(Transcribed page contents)
= = = = =
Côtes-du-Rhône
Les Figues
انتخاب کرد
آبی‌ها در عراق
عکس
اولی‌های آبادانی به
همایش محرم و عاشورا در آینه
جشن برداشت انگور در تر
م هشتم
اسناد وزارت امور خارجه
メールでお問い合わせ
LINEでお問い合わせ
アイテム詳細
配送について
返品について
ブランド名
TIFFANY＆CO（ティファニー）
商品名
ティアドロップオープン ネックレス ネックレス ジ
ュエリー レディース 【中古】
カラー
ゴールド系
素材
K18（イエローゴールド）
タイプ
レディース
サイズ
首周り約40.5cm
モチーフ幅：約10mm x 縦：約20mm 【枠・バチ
= = = = =
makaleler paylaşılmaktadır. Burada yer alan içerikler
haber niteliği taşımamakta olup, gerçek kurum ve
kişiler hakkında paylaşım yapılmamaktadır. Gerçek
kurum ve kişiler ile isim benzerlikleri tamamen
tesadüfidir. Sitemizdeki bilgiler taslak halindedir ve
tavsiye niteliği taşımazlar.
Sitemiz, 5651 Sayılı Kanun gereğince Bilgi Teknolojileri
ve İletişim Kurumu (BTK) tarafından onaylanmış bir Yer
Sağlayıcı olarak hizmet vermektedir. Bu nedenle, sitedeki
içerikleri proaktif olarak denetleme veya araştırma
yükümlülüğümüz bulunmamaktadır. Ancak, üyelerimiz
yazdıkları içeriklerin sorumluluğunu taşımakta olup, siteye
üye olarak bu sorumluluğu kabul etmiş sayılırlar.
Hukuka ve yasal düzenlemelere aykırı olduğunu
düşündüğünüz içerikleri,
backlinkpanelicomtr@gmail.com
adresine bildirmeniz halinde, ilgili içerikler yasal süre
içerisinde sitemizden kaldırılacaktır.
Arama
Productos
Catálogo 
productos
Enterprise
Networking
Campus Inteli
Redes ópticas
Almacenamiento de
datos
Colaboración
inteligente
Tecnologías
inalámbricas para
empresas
= = = = =
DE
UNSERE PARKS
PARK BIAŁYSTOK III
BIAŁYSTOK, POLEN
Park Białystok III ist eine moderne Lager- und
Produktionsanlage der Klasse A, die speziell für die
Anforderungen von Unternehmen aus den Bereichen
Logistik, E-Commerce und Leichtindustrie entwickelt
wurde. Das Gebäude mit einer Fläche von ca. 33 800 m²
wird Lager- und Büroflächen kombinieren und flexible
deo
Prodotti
= = = = =
# Exercise instructions
Nothing but lines that contain "olarak" should appear in the answer. Copy each from the records.

# Result of this task
Sağlayıcı olarak hizmet vermektedir. Bu nedenle, sitedeki
içerikleri proaktif olarak denetleme veya araştırma
üye olarak bu sorumluluğu kabul etmiş sayılırlar.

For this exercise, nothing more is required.